■ WHAT THIS TASK INVOLVES ■
Write each entry again exactly as shown, but without the images it holds.

■ DATA LISTING ■
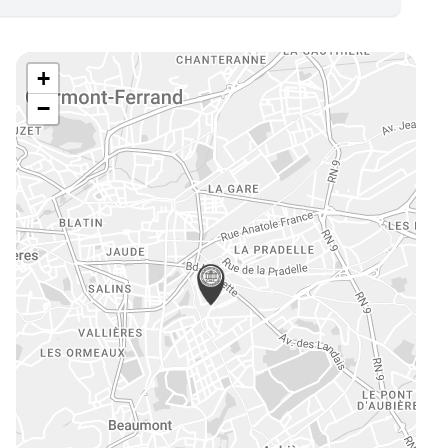
e
mmerce
vité de Syndic
+
eures, châteaux et traits de côte
−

■ OUTPUT OF THE EXERCISE ■
e
mmerce
vité de Syndic
+
eures, châteaux et traits de côte
−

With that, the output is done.